A typical Microsoft Windows application will have the following architecture:
The host application will instantiate one or more Auga objects and (usually) just one OCAdapter. The host application will have to do a small bit of plumbing to tie the Auga object to the OCAdapter, it’s a trivial task that only requires a few lines of code.
The life-cycle of the application is typically something similar to this:
- Create OCAdapter
- Log into Ocularis Base
- Retrieve list of cameras and other things
- Whenever something happens:
- Create window that has Auga instance
- Pass appropriate camera object to Auga via SetCameraIDispatch
- Tell Auga to display the camera
- Wait for user to close window
In hardware accelerated mode, only a small number of Auga instances can be made (depends on the GPU, OS and drivers, typically the limit is 16 instances, but sometimes less). However, a single Auga instance in HW accelerated mode can display many cameras within that instance. The layout can be set up via the LoadLayoutFromString method, which is what the Ocularis Client uses.
In Basic GDI mode, a much larger number of auga instances can be made, each instance consuming less memory and using the window GDI system to draw video.
So depending on your host applications design you can pick one or the other. If you expect the user to launch a large number of independent Auga instances, you should use GDI mode. If you create a relatively small number of Auga instances, you should use HW accelerated mode.
Behind the scenes
A host application should generally not be concerned with the behind-the-scenes plumbing, but a general understanding of how things work may help avoid pitfalls and help improve the system design.

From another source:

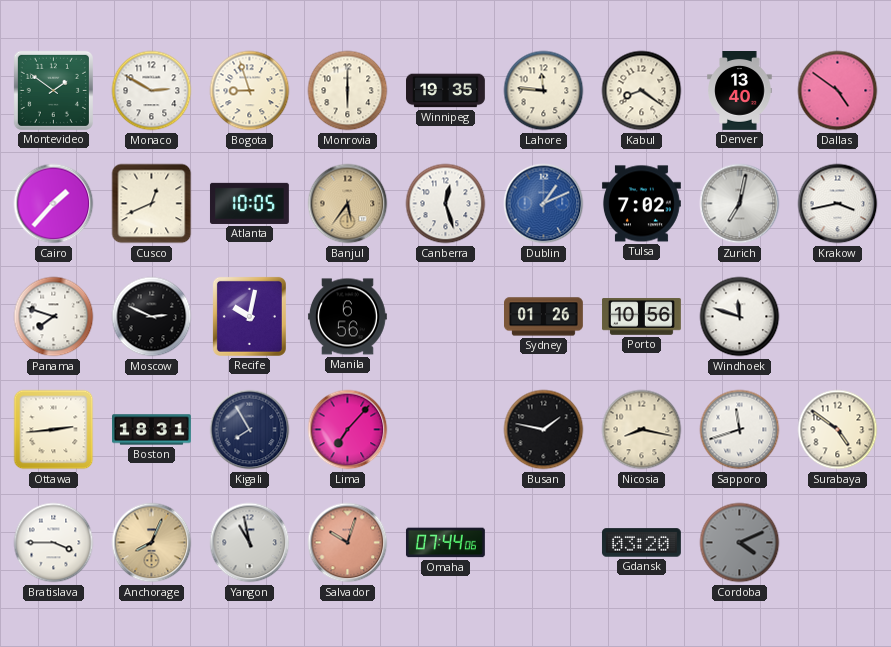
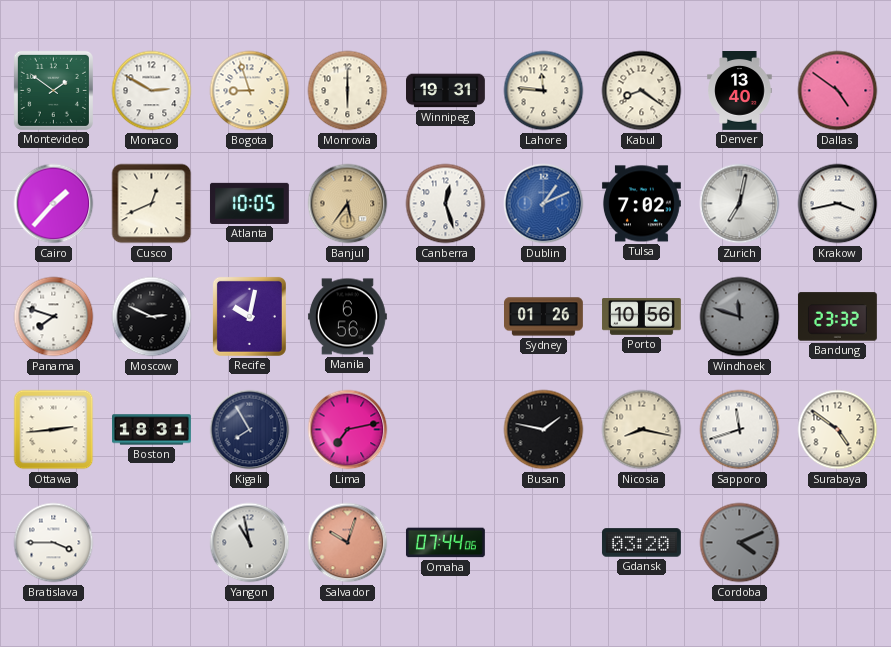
Winnipeg: 19:35 -> 19:31
Windhoek dial: white -> grey
Bandung: none -> 23:32
Lima: 7:07 -> 7:13
Anchorage: 8:04 -> none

When an application tells the OCAdapter to log in, the OCAdapter will connect to the Ocularis Base and retrieve a system description. From the system description a number of proxy object will be created; recorders, cameras, microphones and so on.

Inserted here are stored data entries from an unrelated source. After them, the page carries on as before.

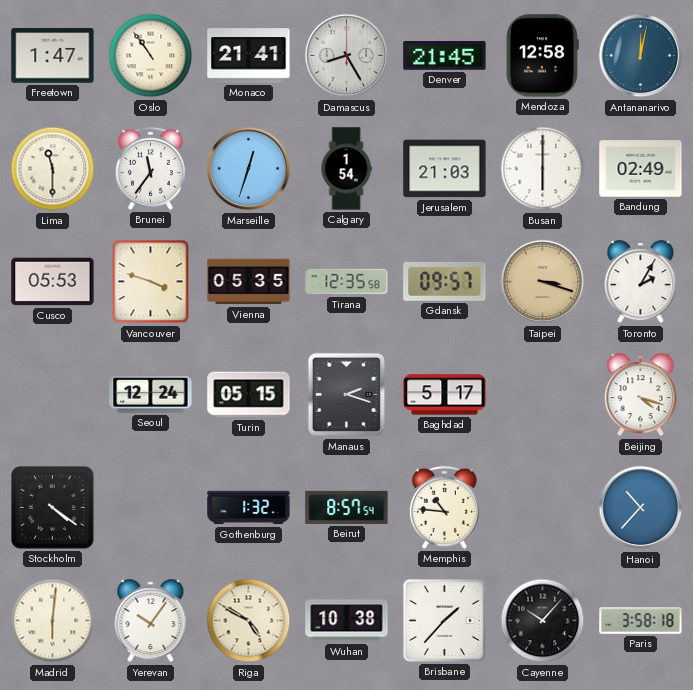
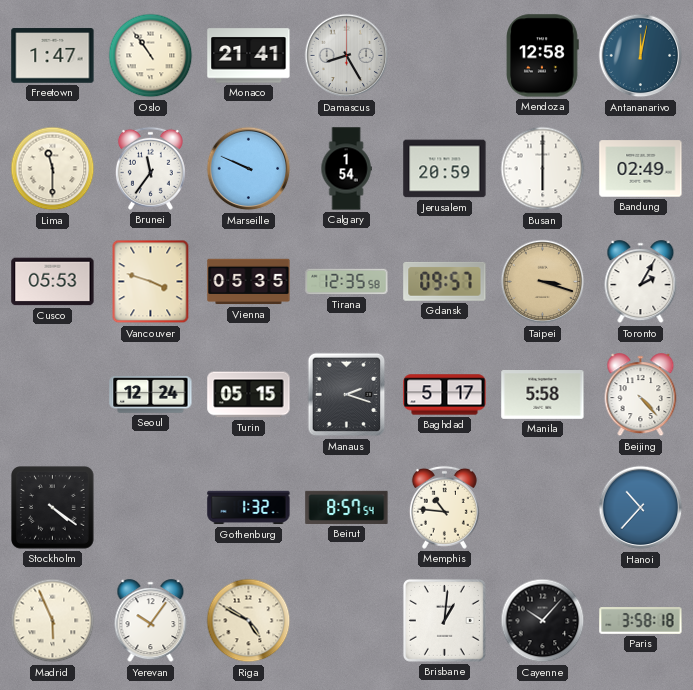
Denver: 21:45 -> none
Marseille: 12:33 -> 9:49
Jerusalem: 21:03 -> 20:59
Manila: none -> 5:58
Beijing: 4:18 -> 4:23
Madrid: 6:01 -> 5:56
Wuhan: 10:38 -> none
Brisbane: 1:37 -> 1:01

Only when the host application needs to get actual data from a camera for example, will the OCAdapter initiate a connection with the “real” camera. This design is necessary because in a large scale system, a user might log in, only to see video from a few cameras at a specific location. In a system with hundreds of locations, there is no reason to log into the remaining locations if the user never actually wants to look at video from them. All of this happens from within Auga and OCAdapter, and requires no additional coding on the host application side.

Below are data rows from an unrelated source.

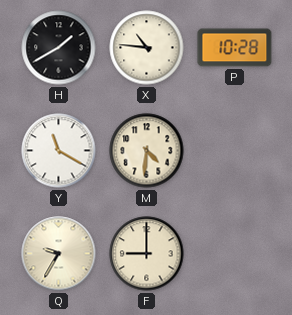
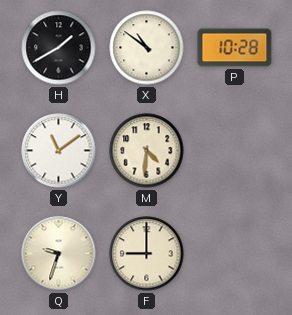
X: 10:46 -> 10:51
Y: 11:20 -> 11:09
Q: 9:35 -> 9:33
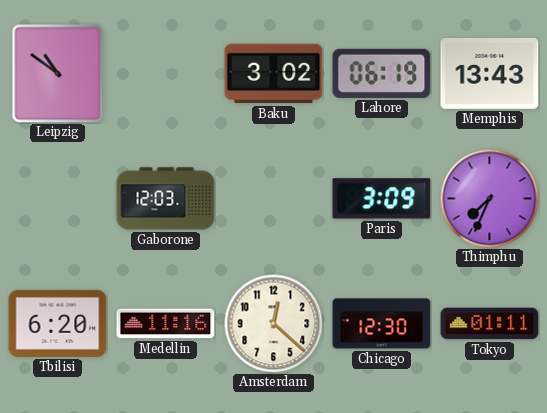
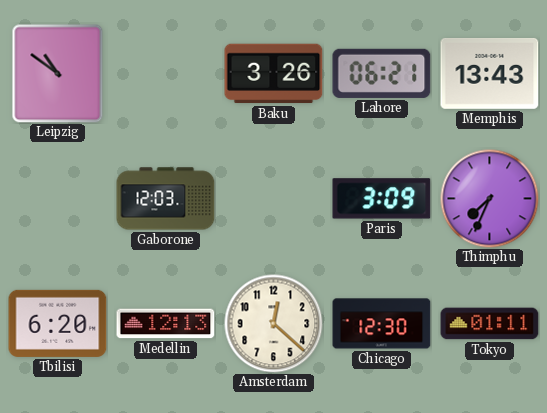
Baku: 3:02 -> 3:26
Lahore: 06:19 -> 06:21
Medellin: 11:16 -> 12:13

When a “real” connection is needed, the OCAdapter will first determine if the proxy object has created a peer object (this corresponds to the real camera), if not it will attempt to create one. To do that, it will determine a connection to the relevant recorder has been made. If the connection is good, the relevant peer camera will be found and stored with the proxy object, and from then on, all commands are sent to the real peer object.
This means that that client application creates a direct connection to each NVR in the system, independent of the Ocularis Base. In fact, if the base machine was to crash, the clients that have already logged in, would continue to function uninterrupted (with some functions being unavailable).
Communication between the OCAdapter and Ocularis Base happens via a secured WCF service. The Ocularis Base stores settings in a SQL server, and provides access to the data via the WCF interface. There is no direct connection from any other Ocularis apps to the DB. The Ocularis Base is the sole connection to the DB.
Since Ocularis supports different recorders with different capabilities, the AV data is transmitted via whatever channel the recorder supports. The latest generation recorders use AES over a multiplexed TCP channel, and thus provide a high level of security even in open networks, but generally, the video surveillance systems should run on a dedicated network, ideally protected by a VPN tunnel.
The Ocularis Base WCF interface can be used either directly, or by crafting ASP.NET pages that are placed on the IIS instance that hosts the WCF service. The WCF interface is not officially documented, but is considered stable and will remain forward and backward compatible for years ahead.